Patient with complex ureteral-iliac artery fistula (UIAF) with erosion into the rectum presented with massive hematuria and exsanguinating hemorrhage 3 months after endovascular treatment by self-expandable stent graft at other institution. Left iliac angiography (A) demonstrates disruption of the left iliac artery and stent graft with extravasation of contrast into the retroperitoneum. A catheter was used to traverse the disrupted stent (A, black arrow). The patient was treated by placement of a self-expandable stent graft (B) as a bridge to definitive repair. Contrast enema (C) also confirmed communication of the rectum with the complex abscess in the retroperitoneum space. The patient subsequently underwent staged right-to-left femoral crossover bypass, followed by abdominal exploration, resection of the left external iliac artery, ureteral conduit, colectomy, and colostomy.
Endovascular iliac artery stent graft
Endovascular iliac artery stent grafts were used first in 2004. Since then, this technique was applied as the definitive method of treatment in 11 of the 12 patients treated for UIAFs (Table IV). One patient described above had iliac stent graft as a “bridge” to control massive bleeding prior to definitive treatment by femoral crossover graft and iliac artery exclusion. Of the 11 patients treated definitively by iliac stent grafts, six presented with massive hematuria and severe hypotension. A transfemoral percutaneous approach was used in all patients with closure devices if sheath diameter exceeded 8F. Self-expandable stent grafts were used in nine iliac segments, and balloon-expandable stent grafts in two (Table IV). The internal iliac artery was excluded in nine patients, by the stent graft coverage in five or by coil embolization in four. Eight of the 11 patients treated with stent grafts received chronic oral antibiotic suppression.
Table IV.
Procedural details in 12 patients treated by endovascular iliac stent grafts for ureteral-iliac artery fistulas (UIAFs)
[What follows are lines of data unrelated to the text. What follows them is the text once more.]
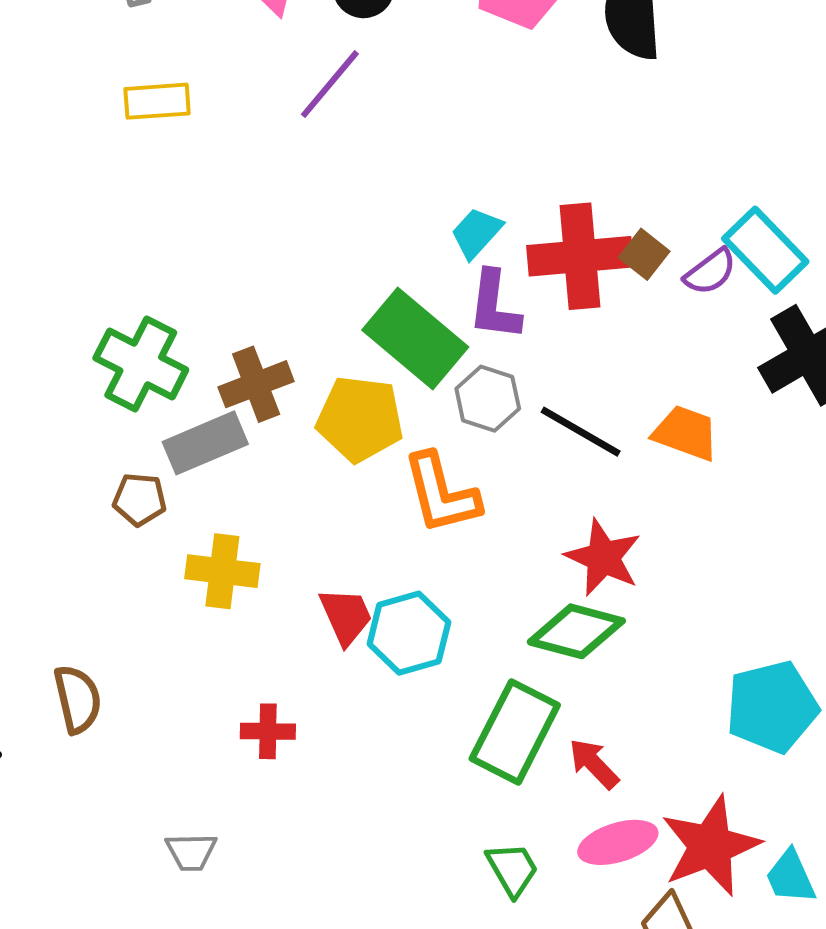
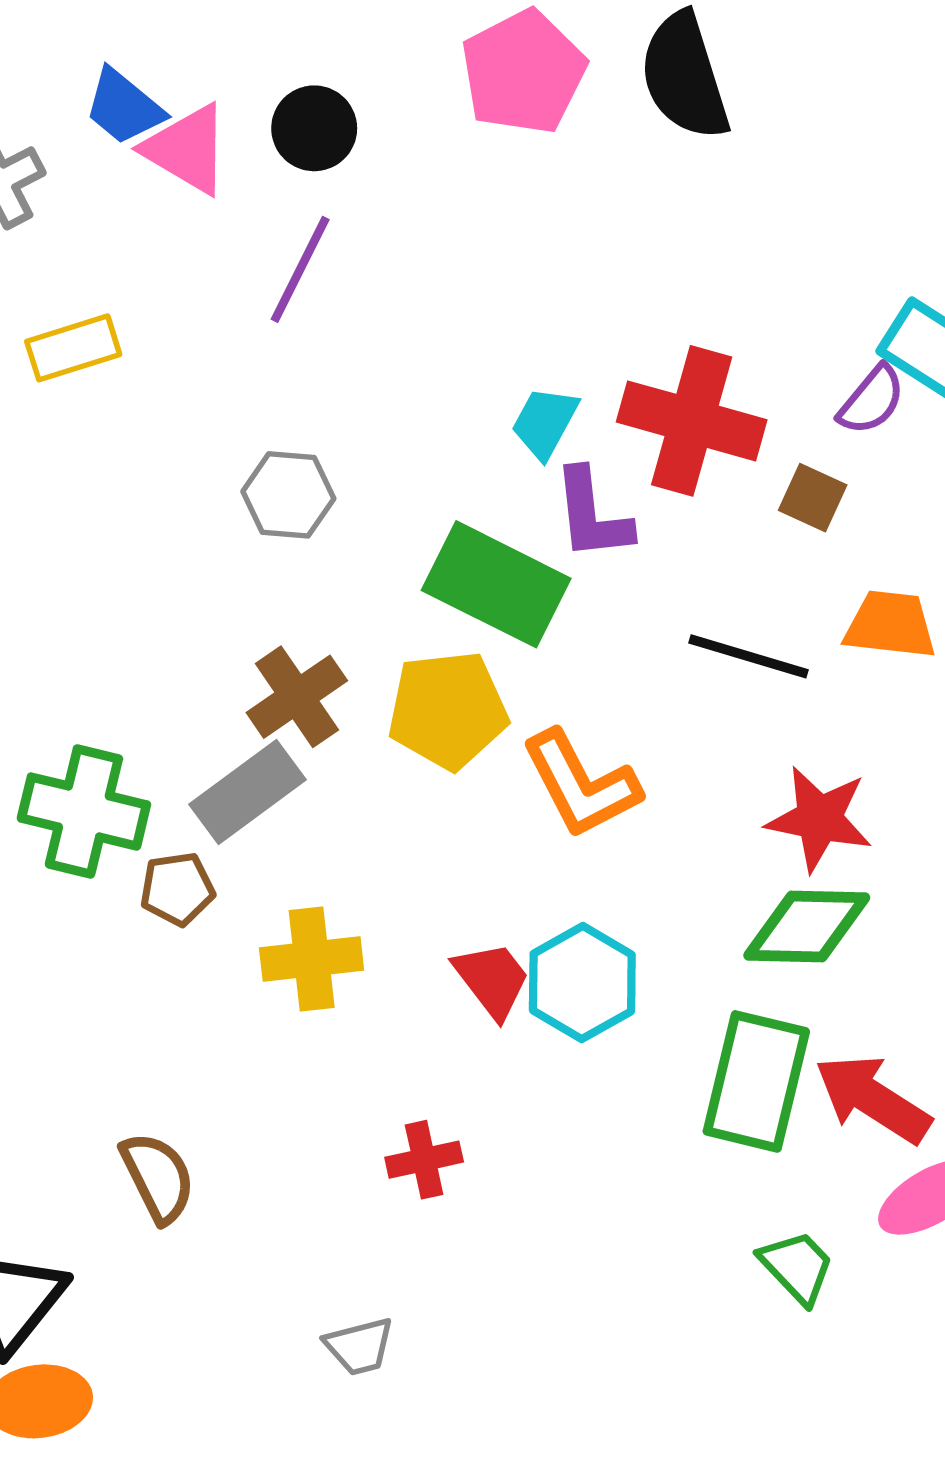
brown square: (644, 254) -> (813, 498), moved
red cross: (580, 256) -> (692, 421), turned 34
green cross: (141, 364) -> (84, 812), moved
gray hexagon: (488, 399) -> (288, 495), moved
red arrow: (594, 764) -> (873, 1099), size x1.5

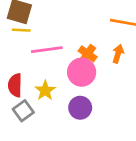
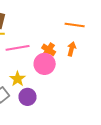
purple circle: (80, 108) -> (27, 97), moved

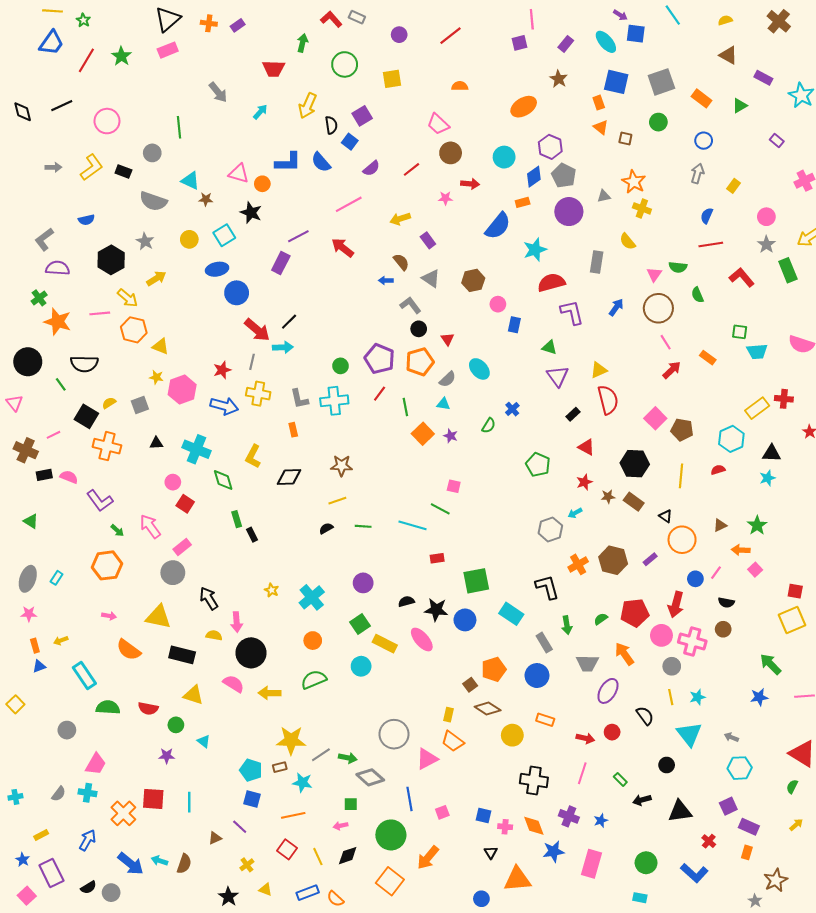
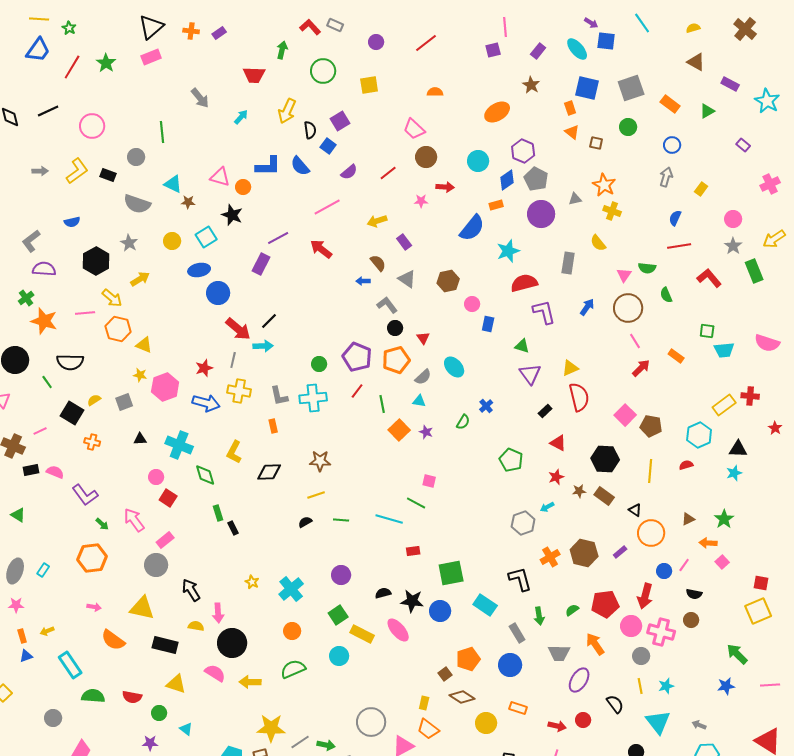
orange cross: (107, 446) -> (92, 442), size x0.6

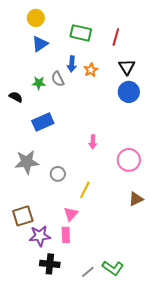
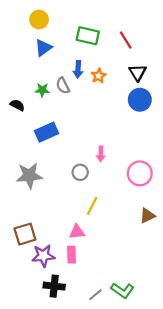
red line: (116, 37) -> (126, 40), turned -48
gray circle: (58, 174) -> (80, 172), moved
pink triangle: (71, 214) -> (77, 232), turned 42

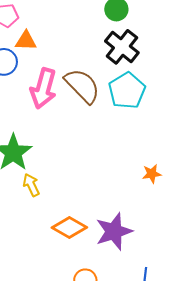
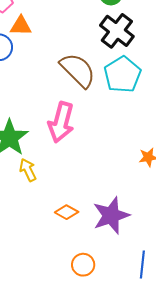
pink arrow: (43, 88) -> (61, 122), moved
orange diamond: (69, 228) -> (67, 212), size x0.7

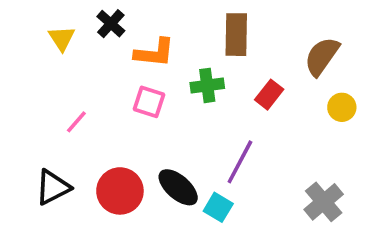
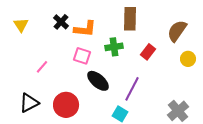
black cross: (111, 24) -> (61, 22), moved
yellow triangle: (62, 38) -> (21, 25), moved
black ellipse: (178, 187) -> (98, 81), moved

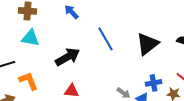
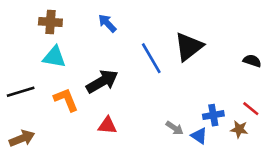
black triangle: (147, 44) -> (189, 47), moved
orange L-shape: (28, 81) -> (66, 100), moved

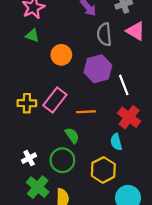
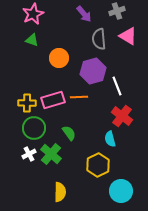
pink rectangle: (55, 100) -> (53, 100), turned 35
orange line: (86, 112) -> (79, 97), moved
green circle: (62, 160) -> (34, 128), moved
green cross: (38, 187) -> (51, 154), moved

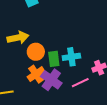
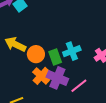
yellow arrow: (18, 38) -> (15, 44), turned -130
pink line: (80, 83) -> (79, 86), moved

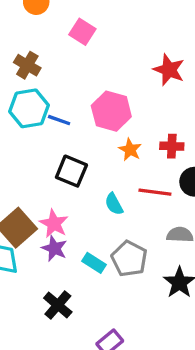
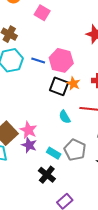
blue line: (59, 120) -> (38, 61), moved
black square: (71, 171) -> (59, 86), moved
black cross: (58, 305) -> (47, 175), moved

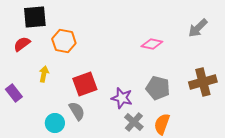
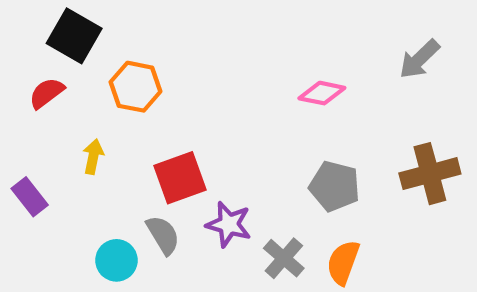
black square: (35, 17) -> (74, 36), turned 35
purple star: (122, 98) -> (229, 224), moved

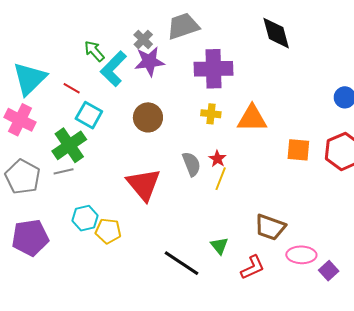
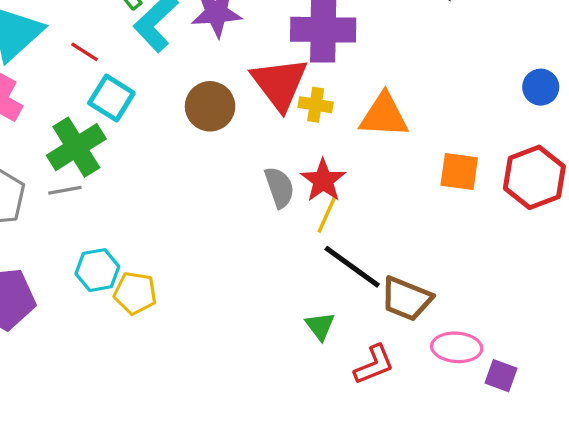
red star: (217, 159) -> (323, 180), size x1.5
red triangle: (144, 185) -> (279, 83), moved
black line: (182, 263) -> (352, 267), moved
purple square: (329, 271) -> (501, 376), turned -30

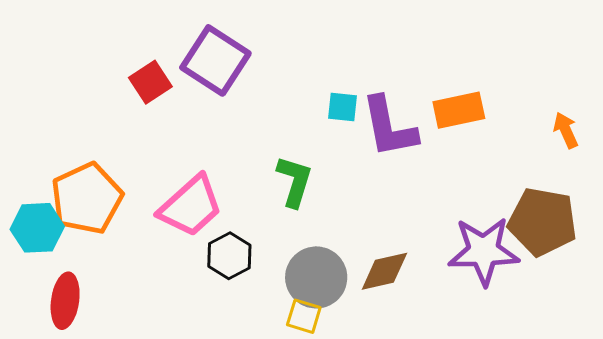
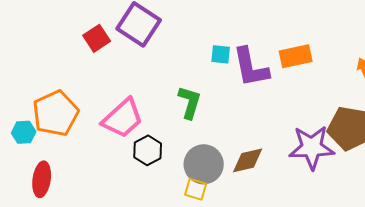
cyan hexagon: (37, 228) -> (24, 132), size x0.7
| Pt | Type of stent | Diameter (mm) | Embolization of the IIA |
|---|---|---|---|
| 9 (2004)a | Wallgrafta | 10 × 50 | No |
| 10 (2004) | Wallgraft | 12 × 50 | No |
| 11 (2006) | Viabahnb | 10 × 50 | No |
| 12 (2006) | Excluderb (limb) | 16 × 100 | No |
| 13 (2007) | iCastc | 7 × 38 | No |
| 14 (2007) | iCast | 7 × 38 | No |
| 15 (2008) | Bifurcated Excluderb | 23 × 16 | Yes |
| 16 (2008) | Viabahn | 10 × 50 | No |
| 17 (2008) | Viabahn | 6 × 100 | Yes |
| 18 (2008) | Fluencyd | 10 × 60 | Yes |
| 20 (2010) | Fluency | 10 × 60 | Yes |
IIA, Internal iliac artery.
Boston Scientific, Bloomington, Minn.
W. L. Gore, Flagstaff, Ariz.
Atrium, Hudson, NH.
Bard, Convington, Ga.
Early outcomes
There were no operative deaths. Of the eight patients treated by direct artery repair or femoral crossover reconstruction, five (63%) developed complications (Table III). These included three (60%) enterocutaneous fistulas, which developed because of inadvertent enterotomies among five patients who had laparotomy or flank incisions for direct arterial repair or direct iliac ligation. Two patients developed superficial wound infections and were treated with antibiotics. There were no early graft infections after open surgical reconstructions.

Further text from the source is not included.